┏━━

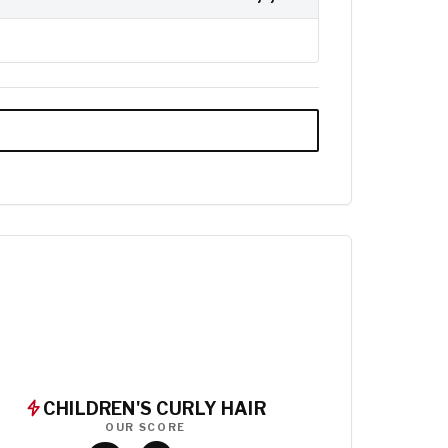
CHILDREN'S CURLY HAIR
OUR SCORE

┗━━
┏━━

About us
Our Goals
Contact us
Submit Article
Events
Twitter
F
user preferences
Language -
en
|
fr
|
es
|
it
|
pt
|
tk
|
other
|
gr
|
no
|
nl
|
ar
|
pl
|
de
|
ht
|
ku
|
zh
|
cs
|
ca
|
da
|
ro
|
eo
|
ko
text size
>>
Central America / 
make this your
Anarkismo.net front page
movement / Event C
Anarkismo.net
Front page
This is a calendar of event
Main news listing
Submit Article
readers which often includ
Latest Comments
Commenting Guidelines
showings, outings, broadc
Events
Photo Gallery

┗━━

● Assignment
Show, from the material above, each line that includes the string "Anarkismo".

● Response area
Anarkismo.net front page
Anarkismo.net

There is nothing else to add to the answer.